Life is too short to be wasting away comparing every little detail of someone else in yourself. You're you. And your partner is with you because they love all those little things about yourself that you hate. Stop giving yourself a hard time because you're not "perfect". News flash.... It doesn't exist.

Stop confusing imagination and reality. Imagination is a wonderful thing, but when it's used in a destructive way (which is what jealousy does), it is potentially very destructive.

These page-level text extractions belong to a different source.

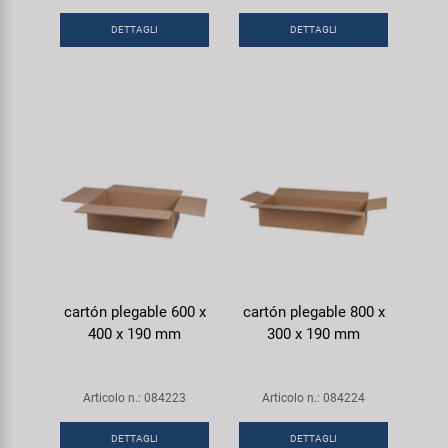
Super B
DETTAGLI
DETTAGLI
Trail-Gator
Velo
Tutte le marche
cartón plegable 600 x
cartón plegable 800 x
400 x 190 mm
300 x 190 mm
Articolo n.: 084223
Articolo n.: 084224
DETTAGLI
DETTAGLI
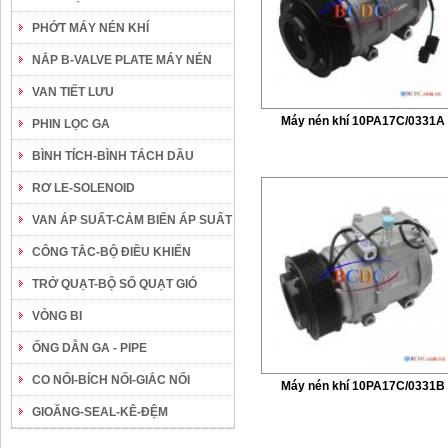
PHỚT MÁY NÉN KHÍ
NẮP B-VALVE PLATE MÁY NÉN
VAN TIẾT LƯU
Máy nén khí 10PA17C/0331A
PHIN LỌC GA
BÌNH TÍCH-BÌNH TÁCH DẦU
RƠ LE-SOLENOID
VAN ÁP SUẤT-CẢM BIẾN ÁP SUẤT
CÔNG TẮC-BỘ ĐIỀU KHIỂN
TRỞ QUẠT-BỘ SỐ QUẠT GIÓ
VÒNG BI
ỐNG DẪN GA - PIPE
CO NỐI-BÍCH NỐI-GIẮC NỐI
Máy nén khí 10PA17C/0331B
GIOĂNG-SEAL-KÊ-ĐỆM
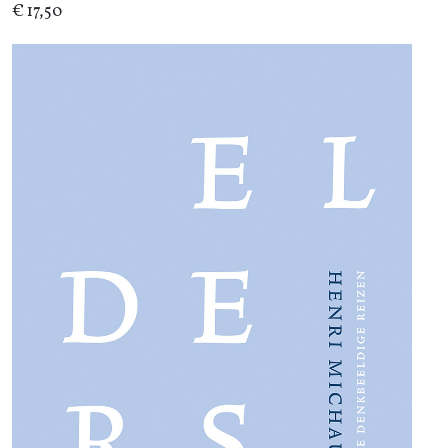
€ 17,50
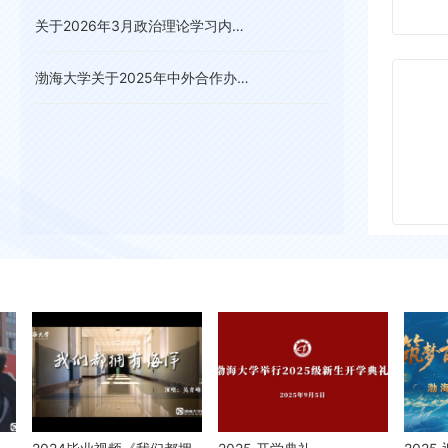
关于2026年3月政治理论学习内容安排的通知
2026-04-08
渤海大学关于2025年中外合作办学 评估工作自评信息的公示
2026-03-04
2025-09-19
2025-11
2025-11
2025-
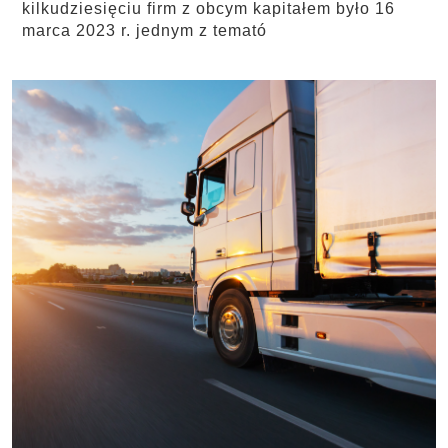
kilkudziesięciu firm z obcym kapitałem było 16
marca 2023 r. jednym z temató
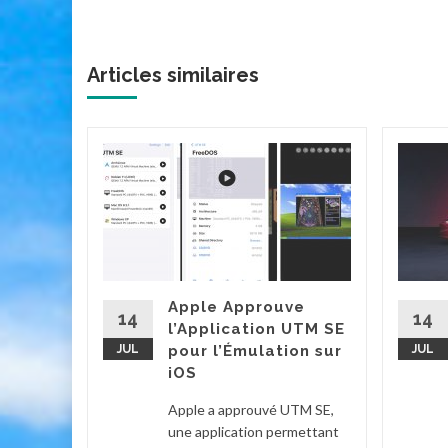
Articles similaires
cteur
it Game
et
g, est
Apple Approuve
'une
14
14
l’Application UTM SE
eux
JUL
pour l’Émulation sur
JUL
iOS
Voir
Apple a approuvé UTM SE,
une application permettant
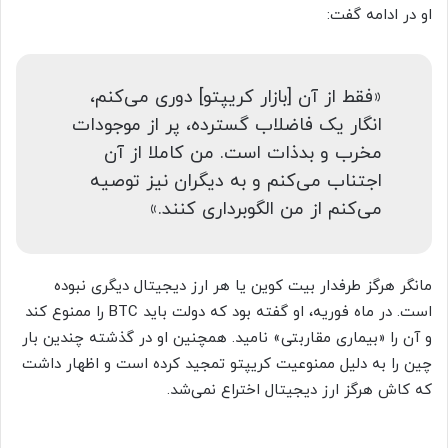
او در ادامه گفت:
«فقط از آن [بازار کریپتو] دوری می‌کنم،
انگار یک فاضلاب گسترده، پر از موجودات
مخرب و بدذات است. من کاملا از آن
اجتناب می‌کنم و به دیگران نیز توصیه
می‌کنم از من الگوبرداری کنند.»
مانگر هرگز طرفدار بیت کوین یا هر ارز دیجیتال دیگری نبوده
است. در ماه فوریه، او گفته بود که دولت باید BTC را ممنوع کند
و آن را «بیماری مقاربتی» نامید. همچنین او در گذشته چندین بار
چین را به دلیل ممنوعیت کریپتو تمجید کرده است و اظهار داشت
که کاش هرگز ارز دیجیتال اختراع نمی‌شد.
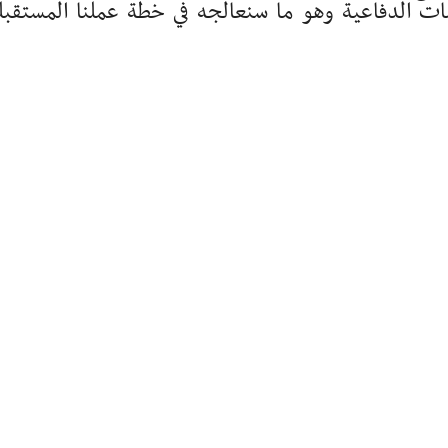
ات الدفاعية وهو ما سنعالجه في خطة عملنا المستقبل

Imagine this: Your partner is late home from work. You call him and there's no answer. Your imagination then goes into overdrive. You begin making up all these scenarios in your head. He's gone for an intimate drink with that girl from work. Their in the office laughing and joking around, losing track of time. He's forgotten you. He's not coming home tonight because he doesn't love you.

You become upset. Angry. Scared. All without any real evidence.

Then he walks through the door. He apologises for being late, he was stuck in traffic and his phone had died. You think "oh, what a coincidence." You act weird around him. You're distant. He finally questions why you are acting weird and then comes the outburst of anger and cries at what "he's done". In his eyes, he was just stuck in traffic...

What's important to do here is to recognise when you're imagination is going into destructive overdrive. Remember what's real and what's in your imagination. Bring yourself back to reality and rationalise all those scenarios. Even explain to him what you're feeling, why you're feeling jealous. Rationalising this situation is pretty easy - he was stuck in traffic but couldn't contact you because ER, IT'S ILLEGAL?

Don't just accuse him of something you've made up in your head.

Don't be jealous of what "could" happen. He's out with "the lads" this Friday night. He's going up town and has booked a hotel. You say, yeah that's cool, I'll invite the girls round. THEN suddenly, all these questions start circling round in your head. "Why hasn't he invited me? Why has he booked a hotel? Is it really the lads or are there girls going to be there? What if he gets drunk and brings a girl back to his hotel room? What if he's really going out with a girl for the night and he has booked them a hotel? What if he's having an affair? What if he's going to propose to her tonight?"

This sounds crazy right? But this is what jealousy can do. And if you feel yourself thinking like this, TALK TO HIM and RATIONALISE. It can be easy to get like this and become jealous that he's out having fun without you. The best thing you can do is explain how you're feeling to him, calmly and maturely. He's probably felt like this before and will understand how you can both overcome this. For example, maybe he'll take you out one evening this week for a nice meal. Or he'll promise to call when he's back at his hotel to say goodnight to put your mind at rest from worrying.

You and your partner are a team after all, don't forget that.

Forget all your old relationship baggage. Someone cheated on you in the past? It's understandable that you're going to be worried that this may happen again, but you will never be happy if this weight is constantly hanging over you. Of course, at the beginning it's hard to learn to trust and put that disloyalty to rest, but that's in the past. If you want a future with your current partner, you need to open up.

This is obviously easier said than done. But communicating your feelings with your current partner is the best way to overcome this. Be open with him about your past and the hurt you feel, how you're scared this could happen again. You can work through this together, rather than alone.

Believe you deserve to be loved. Some (not all) jealousy is driven by low-self esteem. "How could they love me?" "I don't deserve them!" "How could they be attracted to me?!" We're not supposed to understand why somebody loves us, but they do, so accept it. We all deserve to be loved and to find love. Every single one of us. You're in love, he's in love - hang on to it! It can take some of us our whole lives to find the one, if you think you've found it now, just bloody enjoy it.


It's all about communication really. Tell him how you're feeling and you can work through it. Me and Chris have had problems with this in the past and I can assure you, communicating was the first step forward for us.